I used to wonder, a few years ago, about railroad tracks. I’d stand between them, watch them go out into the world, and the two rails narrowed, they came together, they touched each other just five miles west, on the horizon. Monster locomotives would go hiss-thundering west through town, and since a locomotive is the kind of giant that needs its rails set just so, I knew there had to be a great pile of steaming wreckage just beyond the place where the tracks came together. I knew that the engineers had to be fiercely brave men, blurring past the Main Street crossing with a grin and a wave, facing certain death on the horizon.

Eventually, I found that the railroad tracks didn’t really meet beyond our town, but I didn’t get over my awe around railroad men till the day I met my first airplane. Since then, I’ve followed track all over the country and haven’t yet seen a set of rails come together. Ever. Anywhere.
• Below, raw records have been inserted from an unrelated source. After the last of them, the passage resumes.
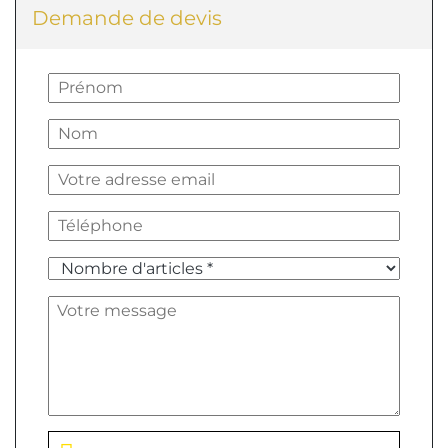
Demande de devis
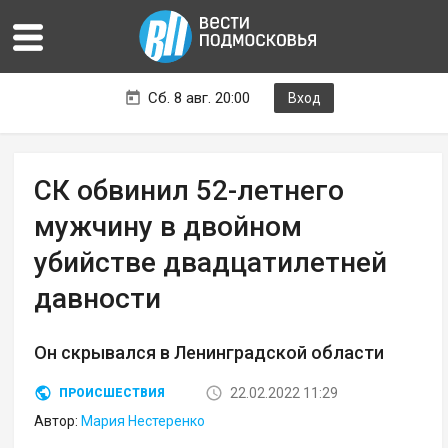
Сб. 8 авг. 20:00
Вход
СК обвинил 52-летнего
мужчину в двойном
убийстве двадцатилетней
давности
Он скрывался в Ленинградской области
22.02.2022 11:29
ПРОИСШЕСТВИЯ
Автор:
Мария Нестеренко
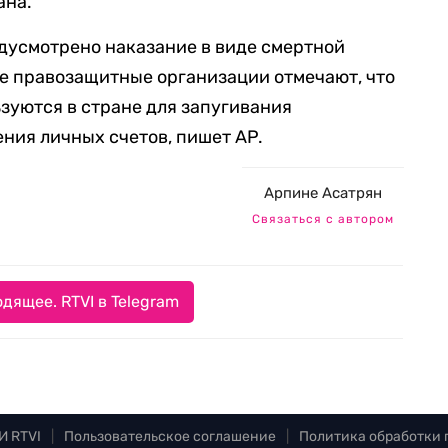
ана.
едусмотрено наказание в виде смертной
е правозащитные организации отмечают, что
ьзуются в стране для запугивания
ния личных счетов, пишет AP.
Арпине Асатрян
Связаться с автором
дящее. RTVI в Telegram
И RTVI
|
Пользовательское соглашение
|
Политика обработки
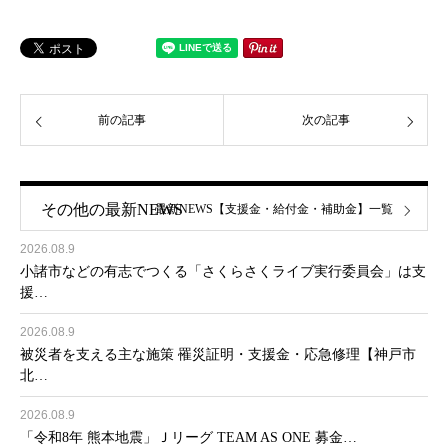
前の記事
次の記事
その他の最新NEWS
最新NEWS【支援金・給付金・補助金】一覧
2026.08.9
小諸市などの有志でつくる「さくらさくライブ実行委員会」は支
援…
2026.08.9
被災者を支える主な施策 罹災証明・支援金・応急修理【神戸市
北…
2026.08.9
「令和8年 熊本地震」Ｊリーグ TEAM AS ONE 募金…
I used to wonder, a few years ago, about fog and rain: why was it, some days, that the whole earth was gray and wet, the whole world a miserable, flat, sad place to live? I wondered how bleakness happened to the whole planet at once, and how it was that the sun, so bright yesterday, had turned to ash. Books tried to explain, but it wasn’t till I began to know an airplane that I found that clouds don’t cover the whole world at all—that even from where I stood in the worst of the rain, soaking wet on the runway, all I had to do to find the sun again was to fly above the clouds.
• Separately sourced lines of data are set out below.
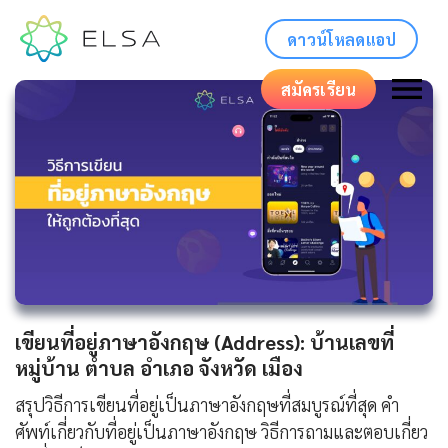
ดาวน์โหลดแอป
สมัครเรียน
เขียนที่อยู่ภาษาอังกฤษ (Address): บ้านเลขที่
หมู่บ้าน ตำบล อำเภอ จังหวัด เมือง
สรุปวิธีการเขียนที่อยู่เป็นภาษาอังกฤษที่สมบูรณ์ที่สุด คำ
ศัพท์เกี่ยวกับที่อยู่เป็นภาษาอังกฤษ วิธีการถามและตอบเกี่ยว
It wasn’t easy to do that. There were certain definite rules to follow, if I really wished to gain the freedom of clear air. If I chose to ignore those rules, if I chose to thrash around wildly, to insist that I could tell up from down all on my own, following the impulse of the body instead of the logic of understanding, I would invariably fall down. In order to find that sun, even today, I have to ignore what seems right to my eyes and hands, and rely totally on the instruments given me, no matter how strangely they seem to speak, how senseless they appear to be. Trusting those instruments is the only possible way anyone can ever break out into the sunlight. The thicker and darker the cloud, I found, the longer and more carefully I had to trust the pointers and my skill in knowing what they say. I proved it over and again: if only I kept climbing, I could reach the top of any storm, and lift into the sun at last.